Natrual cubic spline (3 d.f) compared with restricted cubic spline using default inputs. Both spline approaches impose a linearity constraint at the tails, but with different default knot locations the fits are different.

Nautral spline versus piecewise linear spline

Code

ggplot(fev, aes(x=age, y=height)) + geom_point() + theme_bw() + 
  geom_smooth(method=lm, formula=y ~ ns(x, df=3), se=FALSE, aes(color="Blue")) + 
  geom_smooth(method=lm, formula=y ~ lspline(x, knots=c(9.5,15.5)), se=FALSE, aes(color="Green")) +
  geom_point(data=newdata, aes(x=age, y=ht.dummy), col="red", size=3) +  
  scale_colour_manual(name="Model", values=c("Blue", "Green"), labels=c("ns(x, df=3)","lspline(x, knots=c(9.5,15.5)")) + theme(legend.position = c(0.8, 0.2))

Natrual spline (3 d.f) compared with restricted cubic spline with knots at 9.5 and 15.5. Both spline approaches impose a linearity constraint at the tails.

1.5 Summary comments

There are a variety of methods for flexibly modeling continuous covariates
Approach you use should be pre-specified and based on scientific considerations
Splines for predictor of interest in an association study
- If you want to be able to write numerical summaries of your results, consider piecewise linear splines
  - May provide an adequate summary of your results, particularly for comparison between two knots
  - Comparison between subgroups separated by a knot location more challenging as you have a change in slope
  - Formal test can be conducted to determine if the slope is significantly different on ranges of $X$ (hierarchical models)
- Best to pre-specify your knot locations based on relevant scientific meaning
  - Lacking scientific reasons, it is OK to use quantiles as the quantiles are not related to the outcome (unsupervised learning)
  - Should not pick knot locations after looking at the outcome unless you have a plan for how to adjust your analysis for making data-driven decision (this type of adjustment is hard to do, so I recommend avoiding it)
Spline for estimating means or prediction of new observations
- Flexible methods most appropriate in this approach
- Be careful of behavior of your splines at the extremes of your continuous covariates
  - (Also, don’t extrapolate beyond the range of the date)
- Degrees of freedom, or allowed model complexity needs to be considered in terms of the effective sample size for the type of outcome you are studying
Effective sample sizes
- Linear regression: Number of subjects
- Logistic regression: Lesser of number of events and number of non-events
- Cox regression: Number of events
- Poisson regression: If counts are relatively continuous, more like linear regression.
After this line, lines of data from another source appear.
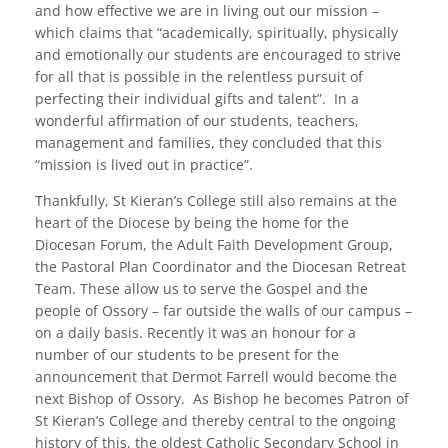
and how effective we are in living out our mission –
which claims that “academically, spiritually, physically
and emotionally our students are encouraged to strive
for all that is possible in the relentless pursuit of
perfecting their individual gifts and talent”.
In a
wonderful affirmation of our students, teachers,
management and families, they concluded that this
“mission is lived out in practice”.
Thankfully, St Kieran’s College still also remains at the
heart of the Diocese by being the home for the
Diocesan Forum, the Adult Faith Development Group,
the Pastoral Plan Coordinator and the Diocesan Retreat
Team. These allow us to serve the Gospel and the
people of Ossory – far outside the walls of our campus –
on a daily basis. Recently it was an honour for a
number of our students to be present for the
announcement that Dermot Farrell would become the
next Bishop of Ossory.
As Bishop he becomes Patron of
St Kieran’s College and thereby central to the ongoing
history of this, the oldest Catholic Secondary School in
If counts are all small, more like Cox regression
- Multinomial regression: Number of events in smallest categorical outcome level
- Ordinal regression: If few severity events, more like logistic regression. If a wider range of severity, more like linear regression
Allowed model complexity is, roughly, gain one available degree of freedom per every 10-15 of effective sample size
- Degrees of freedom can be spent on dummy variable, knot locations, and degree of polynomial
- Degrees of freedom can be saved by constraints, such as the linearity constraint at the tails for natural splines and restricted cubic spline. These are popular splines because the constraint often saves degrees of freedom while improving the generalizability of the fit at the tails of the continuous distribution
- These are approximatione, and the allowed model complexity can depend on other characteristics of the data too
Splines for effect modification (continuous effect modifier and/or continuous predictor of interest)
- Choice of model should be dictated by scientific considerations first
- Statistically, we have limited power to detect effect modification
- Linear terms for modeling effect modification may suffice
Flexible models for a precision variable
- Often most of the association of the precision variable with the outcome can be capture in a linear term
- However, if justified, can consider a flexible model too
- Goal of a precision variable is to explain residual variability in the outcome after accounting for the predictor of interest (and, possibly, confounders that are included in the model)
Flexible models for confounders
- Often it is important to adjust for confounders adequately, so a spline or other flexible function can help
- If we are not interested in interpreting the effect of the confounder, then we are free to model it a variety of different ways
  - Argues for flexibly modeling continuous confounder (limited by the effective sample size)
  - Note that if the confounder effect really is a straight line, then a cubic spline with linearity constraints on the tails should also fit adequately
- There is not much to be lost and potentially much to be gained by pre-specifying a flexible model for a continuous confounder
  - If it is a straight line, a flexibly spline or a linear tearm can capture the association (either would adjust for confounding)
  - If it is not a straight line, a flexible spline can capture the assocation while a linear term cannot (spline would more completly adjust for confouding)

Code

ggplot(fev, aes(x=height, y=logfev)) + geom_point() + geom_smooth(method=lm, se=FALSE) +
  geom_smooth(method=lm, formula=y ~ ns(x, df=3), se=FALSE, color="Green")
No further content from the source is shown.